Please transcribe the listing that follows exactly; images are to be excluded.
*** Begin section ***
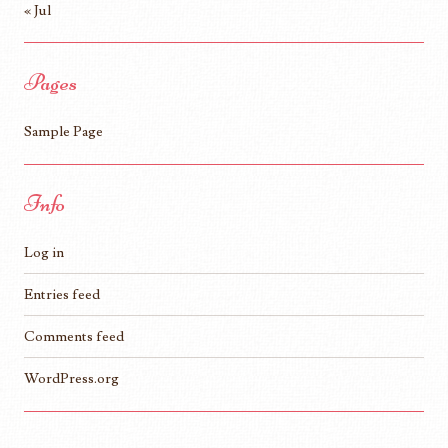
« Jul
Pages
Sample Page
Info
Log in
Entries feed
Comments feed
WordPress.org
*** End section ***
_Exercise response:_
« Jul
Pages
Sample Page
Info
Log in
Entries feed
Comments feed
WordPress.org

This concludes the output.